Os filmes anteriores traçam a adolescência traumática (Os Incompreendidos, 1959, vencedor do prêmio de direção em Cannes), os primeiros amores (Amor aos 20 Anos, em que se acha inserido o curta Antoine e Colette, 1962) e o despontar da vida adulta com suas desilusões (Beijos Proibidos, 1968) de Doinel, sempre interpretado por Jean-Pierre Leáud na mesma faixa etária do personagem (e que me parece muito mais expressivo quando jovem, nos dois primeiros filmes, tornando-se um tanto caricato depois).
Consta ter sido Henri Langlois, o célebre fundador da Cinemateca Francesa, quem estimulou a sequência ao comentar com Truffaut após uma sessão de Beijos Proibidos, que termina com Doinel fazendo juras de amor a Christine (Claude Jade), a curiosidade em vê-los casados e constituindo família.
Truffaut entendeu, porém, que Doinel não poderia seguir um padrão acomodado às regras sociais, e em Domicílio Conjugal o representou como um tipo empenhado em se ajustar, mas ainda à margem, como refletem seus trabalhos incomuns de tingir flores e controlar o tráfego de navios em miniatura numa maquete.
Nessa tentativa de se adaptar à vida burguesa, e depois do nascimento do filho Alphonse, Doinel sucumbe à sedução de uma jovem japonesa (Hiroko Berghauer) e põe a perder o casamento, que depois tenta desesperadamente recuperar. Enquanto isso, frequenta bordéis e se comporta como se fosse solteiro, a demonstrar sua insegurança e imaturidade.

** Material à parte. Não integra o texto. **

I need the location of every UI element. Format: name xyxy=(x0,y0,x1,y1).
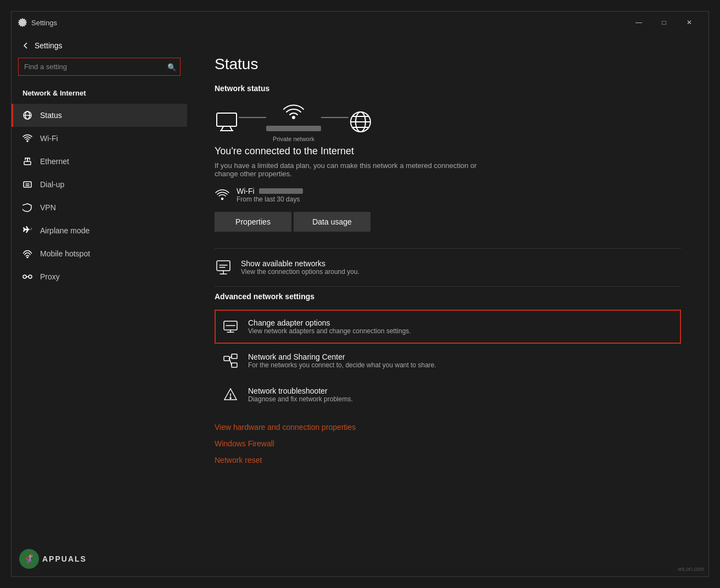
wifi-status-icon xyxy=(215,188,230,201)
sidebar-item-status[interactable]: Status xyxy=(12,104,187,127)
app-body: Settings 🔍 Network & Internet Status xyxy=(12,33,708,576)
network-private-label: Private network xyxy=(273,136,314,142)
change-adapter-title: Change adapter options xyxy=(248,318,411,327)
svg-rect-4 xyxy=(24,161,31,165)
troubleshooter-subtitle: Diagnose and fix network problems. xyxy=(248,395,353,403)
page-title: Status xyxy=(215,55,681,73)
sidebar-item-ethernet-label: Ethernet xyxy=(40,157,69,166)
ethernet-icon xyxy=(22,156,32,166)
show-networks-title: Show available networks xyxy=(241,259,359,268)
sidebar-item-wifi-label: Wi-Fi xyxy=(40,134,58,143)
advanced-title: Advanced network settings xyxy=(215,292,681,301)
troubleshooter-text: Network troubleshooter Diagnose and fix … xyxy=(248,387,353,403)
connected-text: You're connected to the Internet xyxy=(215,145,681,157)
titlebar: Settings — □ ✕ xyxy=(12,12,708,33)
sidebar-item-ethernet[interactable]: Ethernet xyxy=(12,150,187,173)
sharing-center-title: Network and Sharing Center xyxy=(248,352,436,361)
svg-point-21 xyxy=(292,116,295,119)
search-input[interactable] xyxy=(18,58,181,76)
minimize-button[interactable]: — xyxy=(626,14,651,31)
svg-point-15 xyxy=(29,275,32,278)
maximize-button[interactable]: □ xyxy=(651,14,677,31)
settings-window: Settings — □ ✕ Settings 🔍 Network & Inte xyxy=(11,11,709,577)
wifi-name-blur xyxy=(266,126,321,131)
sidebar-item-status-label: Status xyxy=(40,111,62,120)
main-content: Status Network status xyxy=(187,33,708,576)
wifi-ssid-blur xyxy=(259,188,303,194)
show-networks-option[interactable]: Show available networks View the connect… xyxy=(215,251,681,284)
close-button[interactable]: ✕ xyxy=(677,14,702,31)
computer-icon-box xyxy=(215,112,239,132)
sidebar: Settings 🔍 Network & Internet Status xyxy=(12,33,187,576)
network-line-1 xyxy=(239,117,266,118)
sidebar-item-hotspot-label: Mobile hotspot xyxy=(40,249,90,258)
network-line-2 xyxy=(321,117,348,118)
sidebar-item-proxy-label: Proxy xyxy=(40,272,60,281)
wifi-info-row: Wi-Fi From the last 30 days xyxy=(215,187,681,203)
svg-rect-37 xyxy=(224,356,229,361)
wifi-icon xyxy=(22,133,32,143)
change-adapter-text: Change adapter options View network adap… xyxy=(248,318,411,335)
sidebar-item-dialup-label: Dial-up xyxy=(40,180,64,189)
svg-point-43 xyxy=(230,397,231,399)
status-icon xyxy=(22,110,32,120)
troubleshooter-title: Network troubleshooter xyxy=(248,387,353,395)
network-status-area: You're connected to the Internet If you … xyxy=(215,145,681,232)
globe-icon xyxy=(348,110,373,134)
networks-icon xyxy=(215,259,232,276)
svg-line-41 xyxy=(229,359,232,365)
network-diagram: Private network xyxy=(215,102,681,142)
network-status-title: Network status xyxy=(215,84,681,93)
svg-rect-10 xyxy=(24,182,31,187)
change-adapter-item[interactable]: Change adapter options View network adap… xyxy=(215,310,681,344)
appuals-logo: 🦸 APPUALS xyxy=(19,549,87,569)
sidebar-item-wifi[interactable]: Wi-Fi xyxy=(12,127,187,150)
troubleshooter-item[interactable]: Network troubleshooter Diagnose and fix … xyxy=(215,378,681,412)
sidebar-item-proxy[interactable]: Proxy xyxy=(12,265,187,288)
search-icon: 🔍 xyxy=(167,63,176,71)
hardware-properties-link[interactable]: View hardware and connection properties xyxy=(215,423,681,432)
sidebar-item-vpn[interactable]: VPN xyxy=(12,196,187,219)
titlebar-title: Settings xyxy=(31,19,626,27)
svg-point-14 xyxy=(23,275,26,278)
wifi-name-info: Wi-Fi From the last 30 days xyxy=(237,187,303,203)
sidebar-item-hotspot[interactable]: Mobile hotspot xyxy=(12,242,187,265)
svg-rect-28 xyxy=(217,261,230,271)
sidebar-item-airplane-label: Airplane mode xyxy=(40,226,89,235)
svg-point-13 xyxy=(27,257,28,258)
network-reset-link[interactable]: Network reset xyxy=(215,456,681,464)
airplane-icon xyxy=(22,226,32,236)
wifi-router-icon xyxy=(282,102,306,121)
svg-line-19 xyxy=(230,126,232,131)
back-button[interactable]: Settings xyxy=(12,33,187,58)
divider-1 xyxy=(215,248,681,249)
advanced-section: Advanced network settings Change adapter… xyxy=(215,292,681,412)
show-networks-subtitle: View the connection options around you. xyxy=(241,268,359,276)
sidebar-section-title: Network & Internet xyxy=(12,85,187,104)
sidebar-item-vpn-label: VPN xyxy=(40,203,56,212)
sharing-center-item[interactable]: Network and Sharing Center For the netwo… xyxy=(215,344,681,378)
svg-rect-39 xyxy=(232,363,237,367)
sharing-center-text: Network and Sharing Center For the netwo… xyxy=(248,352,436,369)
computer-icon xyxy=(215,112,239,132)
search-box: 🔍 xyxy=(18,58,181,76)
properties-button[interactable]: Properties xyxy=(215,212,291,232)
dialup-icon xyxy=(22,180,32,189)
connected-subtext: If you have a limited data plan, you can… xyxy=(215,161,489,178)
show-networks-text: Show available networks View the connect… xyxy=(241,259,359,276)
hotspot-icon xyxy=(22,249,32,259)
vpn-icon xyxy=(22,203,32,212)
window-controls: — □ ✕ xyxy=(626,14,702,31)
svg-point-27 xyxy=(222,198,223,200)
data-usage-button[interactable]: Data usage xyxy=(294,212,370,232)
watermark: ws.on.com xyxy=(678,566,704,572)
svg-rect-17 xyxy=(217,113,237,126)
proxy-icon xyxy=(22,272,32,282)
svg-rect-38 xyxy=(232,354,237,359)
sidebar-item-dialup[interactable]: Dial-up xyxy=(12,173,187,196)
troubleshooter-icon xyxy=(222,386,239,404)
wifi-action-buttons: Properties Data usage xyxy=(215,212,681,232)
windows-firewall-link[interactable]: Windows Firewall xyxy=(215,439,681,448)
appuals-icon: 🦸 xyxy=(19,549,39,569)
sidebar-item-airplane[interactable]: Airplane mode xyxy=(12,219,187,242)
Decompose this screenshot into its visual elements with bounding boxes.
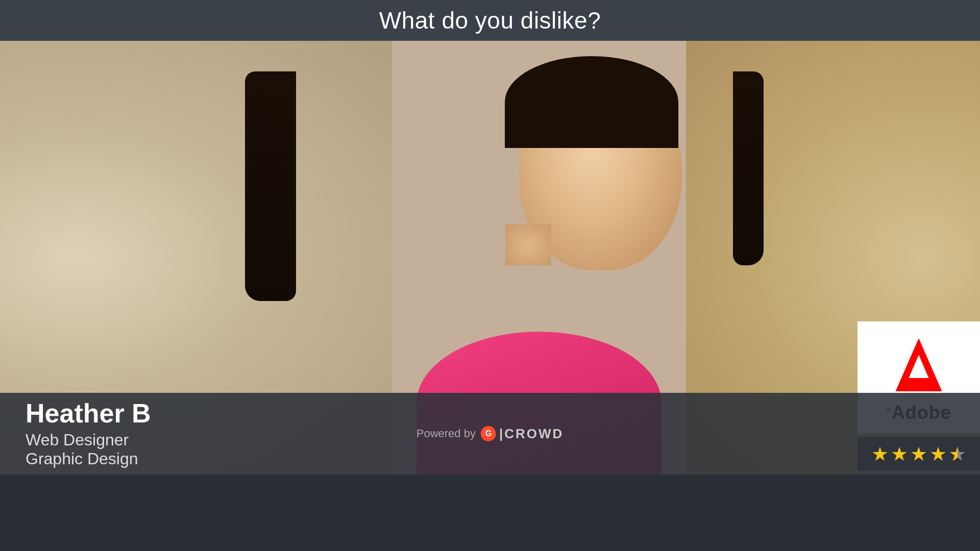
powered-by-label: Powered by xyxy=(416,427,476,440)
powered-by-section: Powered by G |CROWD xyxy=(416,426,564,442)
hair-right xyxy=(733,71,764,265)
star-rating-bar: ★ ★ ★ ★ ★ ★ xyxy=(857,437,980,470)
crowd-text: |CROWD xyxy=(499,426,564,442)
person-category: Graphic Design xyxy=(26,449,151,468)
g2-circle-icon: G xyxy=(481,426,496,441)
person-name: Heather B xyxy=(26,399,151,428)
star-4: ★ xyxy=(929,443,947,465)
neck xyxy=(505,224,551,265)
g2crowd-logo: G |CROWD xyxy=(481,426,564,442)
star-5-half: ★ ★ xyxy=(949,443,966,465)
star-2: ★ xyxy=(891,443,908,465)
star-3: ★ xyxy=(910,443,927,465)
hair-left xyxy=(245,71,296,301)
video-container[interactable]: ®Adobe Heather B Web Designer Graphic De… xyxy=(0,41,980,474)
face-area xyxy=(493,66,707,332)
header-bar: What do you dislike? xyxy=(0,0,980,41)
person-info: Heather B Web Designer Graphic Design xyxy=(0,389,177,474)
bottom-bar: Heather B Web Designer Graphic Design Po… xyxy=(0,393,980,474)
adobe-logo-svg xyxy=(886,332,952,398)
star-1: ★ xyxy=(871,443,889,465)
person-job-title: Web Designer xyxy=(26,431,151,449)
hair-top xyxy=(505,56,678,148)
question-title: What do you dislike? xyxy=(379,7,601,34)
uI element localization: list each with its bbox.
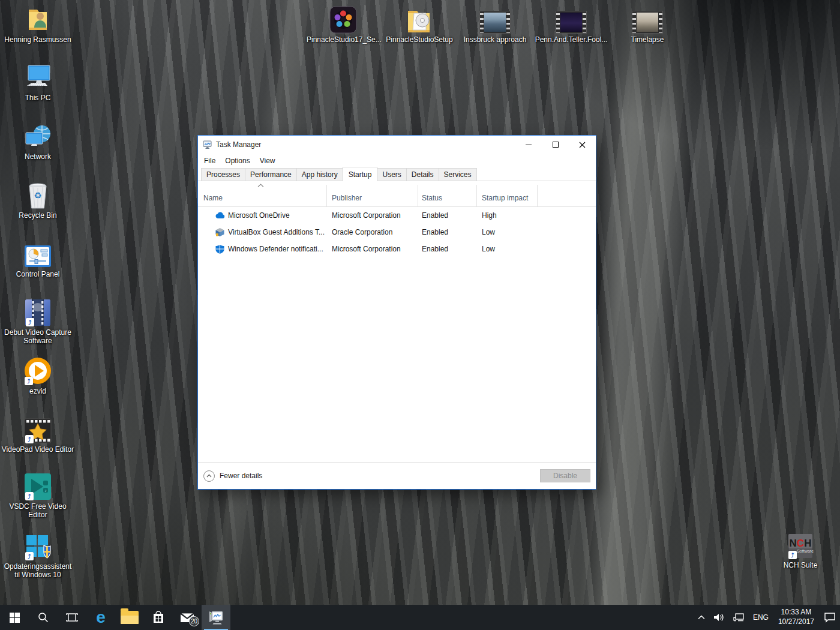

Tudo isso, contudo, transcorre numa atmosfera leve e poética, que explora o aspecto de crônica do cotidiano, entremeada de memórias afetivas e observações sobre a vida, tão características de Truffaut.
Além de Doinel, outros personagens são inspirados em lembranças do diretor, que quando criança observava fascinado em sua rua um tingidor de flores. Uma tia de Truffaut, assim como Christine, ensinava violino, e até mesmo o homem misterioso conhecido como O Estrangulador — que depois se revela humorista na TV — foi inspirado no amigo de infância e comediante Claude Vega.
Apesar de todos os filmes protagonizados por Antoine Doinel terem sido feitos a intervalos regulares, a série nunca foi concebida como tal por Truffaut, que sempre pensava não mais voltar ao personagem.
Mais do que qualquer outro, Domicílio Conjugal deveria ser o último, entretanto Truffaut ainda faria O Amor em Fuga (1979), este sim a conclusão da vida cinematográfica de Doinel (Truffaut morreria em 1984, ano profético da obra de George Orwell).
Numa das muitas cenas deliciosas de Domicílio Conjugal, Doinel comenta com um vizinho sobre a dificuldade de encontrar um bom título para o livro que está escrevendo, travando-se o seguinte diálogo:
— J’aimerais trouver un titre à mon livre.
— Il y a des tambours dans votre livre?
— Non.
— Des trompettes?
Non.
— Alors appelez-le “Sans tambour ni trompette” (que, por sinal, é um ótimo título).
Em O Amor em Fuga, Doinel afinal lançaria — e com sucesso — o seu projetado romance autobiográfico, com o duvidoso título de Les salades de l’amour.